# Chute Control freezes



## Craftsman27 (Jan 25, 2014)

Help - 26" craftsman Snow Thrower 2-way Joystick Chute Control freezes. I have to use a hair dryer to unfreeze. I have had this snow blower for 6 years and never have had this trouble. Has anyone else experienced this issue and what is the resolution? Thanks !!


----------



## craftyman (Jan 25, 2014)

I had the same issue. I had a cable lubricating tool that was used for greasing cables on my dirtbikes and quads but it works for any cable. I greased the cable and never had a issue after.
just google cable lubricator and you will see what I am talking about if you do not understand. there only a few bucks and well worth it.


----------



## Craftsman27 (Jan 25, 2014)

craftyman said:


> I had the same issue. I had a cable lubricating tool that was used for greasing cables on my dirtbikes and quads but it works for any cable. I greased the cable and never had a issue after.
> just google cable lubricator and you will see what I am talking about if you do not understand. there only a few bucks and well worth it.

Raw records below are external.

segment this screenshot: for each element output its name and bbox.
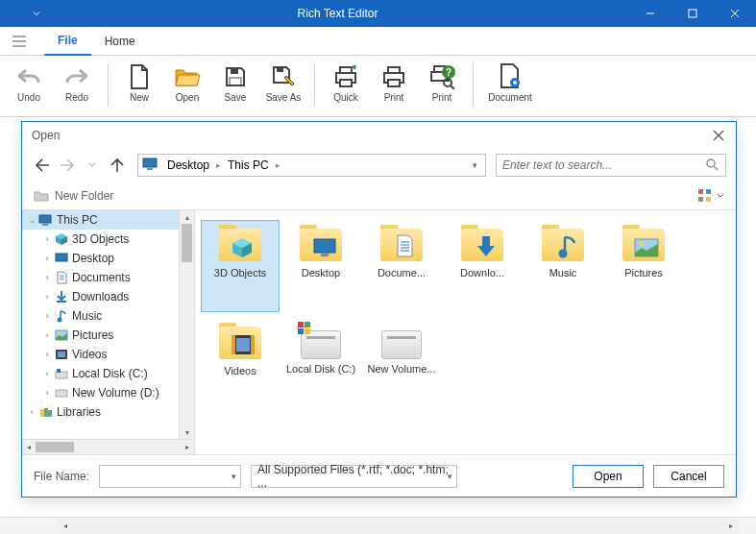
dialog-title: Open: [32, 129, 60, 142]
folder-desktop-icon: [298, 225, 344, 263]
dialog-titlebar: Open: [22, 122, 736, 149]
dialog-close-button[interactable]: [711, 128, 726, 143]
open-confirm-button[interactable]: Open: [573, 465, 644, 488]
main-horizontal-scrollbar[interactable]: ◂▸: [58, 518, 739, 534]
svg-rect-23: [706, 197, 711, 202]
tree-vertical-scrollbar[interactable]: ▴▾: [179, 210, 194, 439]
collapse-icon[interactable]: ⌵: [26, 215, 37, 225]
svg-rect-26: [56, 254, 67, 261]
file-list[interactable]: 3D Objects Desktop Docume... Downlo... M…: [195, 210, 736, 454]
expand-icon[interactable]: ›: [26, 407, 37, 417]
expand-icon[interactable]: ›: [41, 369, 53, 378]
chevron-down-icon[interactable]: ▾: [232, 472, 236, 481]
tab-file[interactable]: File: [44, 27, 91, 56]
search-box[interactable]: [496, 154, 726, 177]
filetype-filter-combo[interactable]: All Supported Files (*.rtf; *.doc; *.htm…: [251, 465, 457, 488]
ribbon-options-button[interactable]: [8, 30, 31, 53]
tree-horizontal-scrollbar[interactable]: ◂▸: [22, 439, 194, 454]
svg-rect-3: [277, 67, 283, 72]
expand-icon[interactable]: ›: [41, 311, 53, 321]
expand-icon[interactable]: ›: [41, 330, 53, 340]
tree-item-documents[interactable]: ›Documents: [22, 268, 194, 287]
svg-rect-20: [698, 189, 703, 194]
minimize-button[interactable]: [629, 0, 671, 27]
file-item-pictures[interactable]: Pictures: [604, 220, 683, 312]
window-title: Rich Text Editor: [46, 7, 629, 20]
new-button[interactable]: New: [118, 60, 160, 116]
new-folder-button[interactable]: New Folder: [34, 189, 113, 203]
svg-rect-37: [48, 410, 52, 417]
save-as-button[interactable]: Save As: [262, 60, 305, 116]
breadcrumb[interactable]: Desktop ▸ This PC ▸ ▾: [137, 154, 486, 177]
chevron-down-icon[interactable]: ▾: [448, 472, 452, 481]
cancel-button[interactable]: Cancel: [653, 465, 724, 488]
svg-rect-31: [58, 352, 65, 357]
tree-item-newvolume[interactable]: ›New Volume (D:): [22, 383, 194, 402]
expand-icon[interactable]: ›: [41, 350, 53, 359]
close-button[interactable]: [714, 0, 756, 27]
quick-access-toolbar[interactable]: [0, 10, 46, 17]
chevron-right-icon[interactable]: ▸: [273, 160, 283, 170]
svg-point-40: [559, 250, 568, 258]
nav-up-button[interactable]: [107, 155, 128, 176]
search-input[interactable]: [502, 158, 706, 172]
expand-icon[interactable]: ›: [41, 234, 53, 244]
breadcrumb-item-thispc[interactable]: This PC: [224, 158, 273, 172]
expand-icon[interactable]: ›: [41, 388, 53, 398]
view-mode-button[interactable]: [697, 188, 724, 204]
expand-icon[interactable]: ›: [41, 292, 53, 302]
file-item-localdisk[interactable]: Local Disk (C:): [281, 318, 360, 410]
quick-print-button[interactable]: Quick: [325, 60, 367, 116]
expand-icon[interactable]: ›: [41, 273, 53, 282]
filename-combo[interactable]: ▾: [99, 465, 241, 488]
file-item-videos[interactable]: Videos: [201, 318, 280, 410]
tree-item-downloads[interactable]: ›Downloads: [22, 287, 194, 306]
undo-button[interactable]: Undo: [8, 60, 50, 116]
svg-rect-5: [340, 67, 352, 73]
svg-rect-39: [321, 254, 329, 256]
save-button[interactable]: Save: [214, 60, 256, 116]
folder-music-icon: [540, 225, 586, 263]
document-button[interactable]: Document: [483, 60, 537, 116]
open-file-dialog: Open Desktop ▸ This PC ▸ ▾ New Folder: [21, 121, 737, 498]
print-icon: [381, 61, 406, 92]
nav-back-button[interactable]: [32, 155, 53, 176]
tree-item-pictures[interactable]: ›Pictures: [22, 326, 194, 345]
open-folder-icon: [174, 61, 201, 92]
svg-rect-1: [231, 68, 238, 74]
tree-item-3dobjects[interactable]: ›3D Objects: [22, 230, 194, 249]
maximize-button[interactable]: [671, 0, 714, 27]
desktop-icon: [53, 251, 70, 266]
file-item-newvolume[interactable]: New Volume...: [362, 318, 441, 410]
new-file-icon: [129, 61, 150, 92]
file-item-documents[interactable]: Docume...: [362, 220, 441, 312]
tree-item-desktop[interactable]: ›Desktop: [22, 249, 194, 268]
file-item-desktop[interactable]: Desktop: [281, 220, 360, 312]
file-item-downloads[interactable]: Downlo...: [443, 220, 522, 312]
search-icon[interactable]: [706, 158, 719, 172]
redo-button[interactable]: Redo: [56, 60, 98, 116]
tab-home[interactable]: Home: [91, 27, 149, 56]
nav-forward-button[interactable]: [57, 155, 78, 176]
folder-tree[interactable]: ⌵ This PC ›3D Objects ›Desktop ›Document…: [22, 210, 195, 454]
dialog-toolbar: New Folder: [22, 182, 736, 210]
folder-3d-icon: [217, 225, 263, 263]
expand-icon[interactable]: ›: [41, 254, 53, 263]
tree-item-videos[interactable]: ›Videos: [22, 345, 194, 364]
open-button[interactable]: Open: [166, 60, 208, 116]
print-button[interactable]: Print: [373, 60, 415, 116]
nav-history-dropdown[interactable]: [82, 155, 103, 176]
print-preview-button[interactable]: ? Print: [421, 60, 463, 116]
tree-item-localdisk[interactable]: ›Local Disk (C:): [22, 364, 194, 383]
drive-c-icon: [301, 330, 341, 359]
monitor-icon: [142, 158, 159, 173]
folder-pictures-icon: [621, 225, 667, 263]
file-item-music[interactable]: Music: [524, 220, 602, 312]
tree-item-libraries[interactable]: ›Libraries: [22, 402, 194, 422]
tree-item-music[interactable]: ›Music: [22, 306, 194, 326]
breadcrumb-dropdown[interactable]: ▾: [469, 160, 481, 170]
breadcrumb-item-desktop[interactable]: Desktop: [163, 158, 213, 172]
tree-item-thispc[interactable]: ⌵ This PC: [22, 210, 194, 230]
file-item-3dobjects[interactable]: 3D Objects: [201, 220, 280, 312]
chevron-right-icon[interactable]: ▸: [213, 160, 224, 170]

Thanks for the reply - my concern is there must be moisture in the cable as it keeps freezing up after I thaw with the hair dryer. I did use WD40 after I loosened it up last time but it refroze


----------



## craftyman (Jan 25, 2014)

thing is with WD40 is that it is water based. using the lubricating tool and a proper cable lubricant will push all the water out and lubricate the cable at the same time. you can usually get these at any atv/ dirtbike dealer for very cheap and is will worth it over the aggravation and frustration.


----------



## Blue Hill (Mar 31, 2013)

craftyman said:


> thing is with WD40 is that it is water based. using the lubricating tool and a proper cable lubricant will push all the water out and lubricate the cable at the same time. you can usually get these at any atv/ dirtbike dealer for very cheap and is will worth it over the aggravation and frustration.

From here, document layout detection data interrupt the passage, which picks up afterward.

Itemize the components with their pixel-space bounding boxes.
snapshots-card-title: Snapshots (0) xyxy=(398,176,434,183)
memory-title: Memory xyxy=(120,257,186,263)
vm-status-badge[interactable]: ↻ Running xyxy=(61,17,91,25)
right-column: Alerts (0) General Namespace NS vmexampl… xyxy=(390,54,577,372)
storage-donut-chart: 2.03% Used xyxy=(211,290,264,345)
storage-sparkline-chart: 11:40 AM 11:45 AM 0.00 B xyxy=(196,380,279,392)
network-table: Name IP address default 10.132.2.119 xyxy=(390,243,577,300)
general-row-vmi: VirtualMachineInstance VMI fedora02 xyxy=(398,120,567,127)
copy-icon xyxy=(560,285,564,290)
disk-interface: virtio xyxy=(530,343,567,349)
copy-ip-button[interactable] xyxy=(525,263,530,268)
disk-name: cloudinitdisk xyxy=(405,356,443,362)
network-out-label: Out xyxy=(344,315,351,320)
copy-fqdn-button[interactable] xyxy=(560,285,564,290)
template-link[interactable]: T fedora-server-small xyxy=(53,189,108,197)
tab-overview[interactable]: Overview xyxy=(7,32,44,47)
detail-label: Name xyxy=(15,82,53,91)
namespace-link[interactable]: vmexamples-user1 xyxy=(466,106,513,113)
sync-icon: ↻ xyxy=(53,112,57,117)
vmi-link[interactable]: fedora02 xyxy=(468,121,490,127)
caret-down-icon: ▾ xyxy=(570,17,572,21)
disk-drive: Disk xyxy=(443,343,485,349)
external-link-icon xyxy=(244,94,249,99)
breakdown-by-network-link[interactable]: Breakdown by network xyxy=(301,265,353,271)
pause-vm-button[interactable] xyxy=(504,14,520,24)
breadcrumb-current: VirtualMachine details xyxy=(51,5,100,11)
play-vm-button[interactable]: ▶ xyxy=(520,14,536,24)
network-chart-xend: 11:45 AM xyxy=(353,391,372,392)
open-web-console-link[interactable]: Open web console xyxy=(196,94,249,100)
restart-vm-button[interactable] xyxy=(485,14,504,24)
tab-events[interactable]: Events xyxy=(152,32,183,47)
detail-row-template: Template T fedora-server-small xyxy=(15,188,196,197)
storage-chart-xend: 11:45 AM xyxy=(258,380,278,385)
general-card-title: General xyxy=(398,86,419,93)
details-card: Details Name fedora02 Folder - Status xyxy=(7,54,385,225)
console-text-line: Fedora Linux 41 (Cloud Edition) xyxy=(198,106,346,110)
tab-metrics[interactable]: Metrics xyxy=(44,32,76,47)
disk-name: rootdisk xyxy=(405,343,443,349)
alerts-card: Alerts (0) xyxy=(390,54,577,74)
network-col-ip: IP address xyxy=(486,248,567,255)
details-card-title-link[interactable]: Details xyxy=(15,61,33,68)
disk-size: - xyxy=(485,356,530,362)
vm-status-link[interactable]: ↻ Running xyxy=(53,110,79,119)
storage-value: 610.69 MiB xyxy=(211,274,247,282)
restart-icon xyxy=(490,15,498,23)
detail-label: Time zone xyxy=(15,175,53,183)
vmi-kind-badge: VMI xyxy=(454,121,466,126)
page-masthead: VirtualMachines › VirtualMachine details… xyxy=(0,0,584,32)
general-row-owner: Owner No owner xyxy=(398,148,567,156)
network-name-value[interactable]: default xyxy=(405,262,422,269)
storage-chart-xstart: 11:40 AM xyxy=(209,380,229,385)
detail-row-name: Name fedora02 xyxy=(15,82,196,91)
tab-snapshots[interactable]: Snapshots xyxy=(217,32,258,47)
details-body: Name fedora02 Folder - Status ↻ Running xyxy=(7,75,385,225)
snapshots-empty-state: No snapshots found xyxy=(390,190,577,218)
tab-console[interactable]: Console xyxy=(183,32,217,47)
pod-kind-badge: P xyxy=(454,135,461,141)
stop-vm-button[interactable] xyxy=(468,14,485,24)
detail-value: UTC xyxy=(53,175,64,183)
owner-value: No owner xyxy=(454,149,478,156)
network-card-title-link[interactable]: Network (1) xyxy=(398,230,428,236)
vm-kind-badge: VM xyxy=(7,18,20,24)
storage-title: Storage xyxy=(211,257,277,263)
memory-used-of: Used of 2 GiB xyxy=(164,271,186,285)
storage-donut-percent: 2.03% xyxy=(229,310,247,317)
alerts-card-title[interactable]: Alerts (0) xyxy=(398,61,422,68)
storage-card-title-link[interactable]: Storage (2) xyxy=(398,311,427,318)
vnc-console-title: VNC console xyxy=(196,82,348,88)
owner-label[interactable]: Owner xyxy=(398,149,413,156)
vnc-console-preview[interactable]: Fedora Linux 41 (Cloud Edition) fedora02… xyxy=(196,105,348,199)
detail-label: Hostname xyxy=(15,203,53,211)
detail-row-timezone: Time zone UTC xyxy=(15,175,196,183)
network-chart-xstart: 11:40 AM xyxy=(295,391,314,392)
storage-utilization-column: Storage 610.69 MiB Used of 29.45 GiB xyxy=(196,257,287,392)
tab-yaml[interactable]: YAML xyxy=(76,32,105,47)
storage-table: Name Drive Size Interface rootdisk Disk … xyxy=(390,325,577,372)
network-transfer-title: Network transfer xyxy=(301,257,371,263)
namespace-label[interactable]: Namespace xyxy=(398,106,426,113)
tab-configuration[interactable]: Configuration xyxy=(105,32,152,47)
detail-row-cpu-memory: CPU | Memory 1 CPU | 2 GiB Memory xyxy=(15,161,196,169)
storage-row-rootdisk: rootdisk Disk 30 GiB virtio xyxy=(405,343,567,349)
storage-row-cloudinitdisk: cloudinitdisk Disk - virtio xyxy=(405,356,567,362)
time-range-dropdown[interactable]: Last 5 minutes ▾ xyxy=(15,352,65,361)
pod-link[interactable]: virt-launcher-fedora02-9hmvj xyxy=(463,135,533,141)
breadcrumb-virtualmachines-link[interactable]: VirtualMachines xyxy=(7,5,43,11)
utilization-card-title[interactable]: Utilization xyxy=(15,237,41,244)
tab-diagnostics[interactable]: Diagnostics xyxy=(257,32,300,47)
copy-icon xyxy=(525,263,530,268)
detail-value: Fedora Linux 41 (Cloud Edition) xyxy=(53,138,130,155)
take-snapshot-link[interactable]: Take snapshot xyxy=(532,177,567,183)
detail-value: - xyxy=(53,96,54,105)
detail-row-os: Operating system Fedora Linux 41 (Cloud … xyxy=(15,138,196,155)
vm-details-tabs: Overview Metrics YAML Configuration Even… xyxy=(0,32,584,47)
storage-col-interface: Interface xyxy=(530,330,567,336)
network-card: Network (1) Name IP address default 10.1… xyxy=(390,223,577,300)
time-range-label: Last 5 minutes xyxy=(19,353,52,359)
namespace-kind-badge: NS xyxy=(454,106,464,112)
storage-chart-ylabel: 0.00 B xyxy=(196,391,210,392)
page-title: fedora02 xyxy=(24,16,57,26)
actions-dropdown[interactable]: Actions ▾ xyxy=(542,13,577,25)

I'm not arguing with your solution CM, but WD40 is sure not water based. WD stands for water displacement. It displaces water, but it evaporates fairly quickly. That's why it's not a long term lubricating solution, you have to keep re-applying it.


----------



## craftyman (Jan 25, 2014)

That i did not know. I assumed it was cause i have never had any luck with using it in sub 0 temps.


----------



## Craftsman27 (Jan 25, 2014)

craftyman said:


> That i did not know. I assumed it was cause i have never had any luck with using it in sub 0 temps.

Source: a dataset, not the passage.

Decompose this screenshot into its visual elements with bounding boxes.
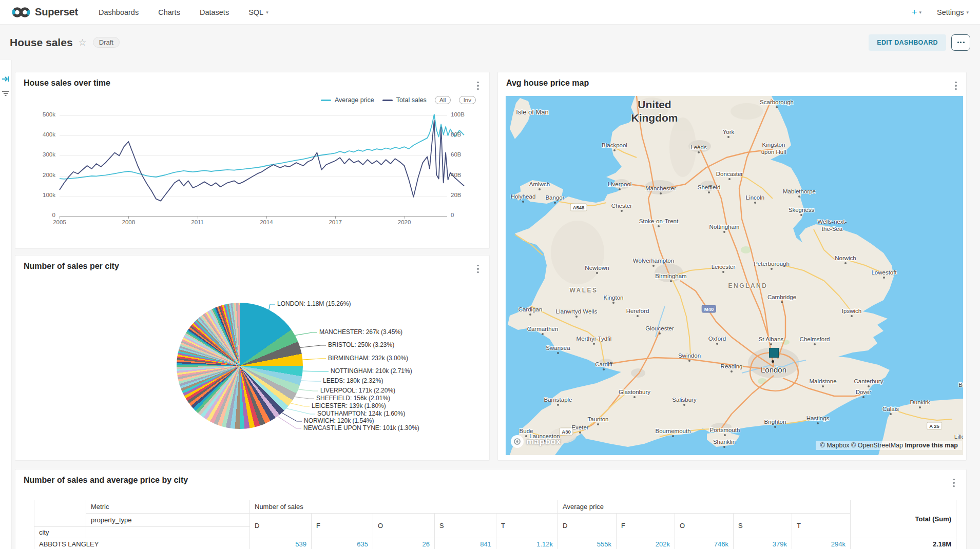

I really appreciate all of the replies but I can't be the only one experiencing this type of problem (and still need a long term solution)


----------



## Blue Hill (Mar 31, 2013)

craftyman said:


> That i did not know. I assumed it was cause i have never had any luck with using it in sub 0 temps.


I'm not a huge fan of WD40. I think there are better choices out there for everything WD40 does.


----------



## craftyman (Jan 25, 2014)

Craftsman27 said:


> I really appreciate all of the replies but I can't be the only one experiencing this type of problem (and still need a long term solution)


Your not the only one. I said in my first reply that i HAD the same issue. But in doing the procedure i noted above i havent had an issue after.


----------



## BB Cub (Jan 10, 2012)

I think it was posted where they put anti freeze in there cable so it wouldn't freeze. gaylanhd


----------



## Kiss4aFrog (Nov 3, 2013)

WD40 is a W water D displacement agent. It's not that good a lubricant. Where the cable sags down there is a chance for it to get moisture and some have used antifreeze yearly to cure the problem. Antifreeze has rust inhibitors so it's safe to use on the cable as it protects it from rusting. If you don't want to go that route a good penetrating oil would displace and repel moisture. Like PB Blaster, Liquid Wrench ...
WD40 is great for distributor caps and rotors and wires as you spray it on and it dries. It's great for cleaning tools too as it doesn't stay "wet". That's the problem with people using it as a lubricant, it doesn't have the staying power of oil.


----------



## elderone1 (Feb 11, 2014)

I'll be buying some cable lubricant tomorrow. My joystick is not frozen, but it is a real wrestling job to get it to move!


----------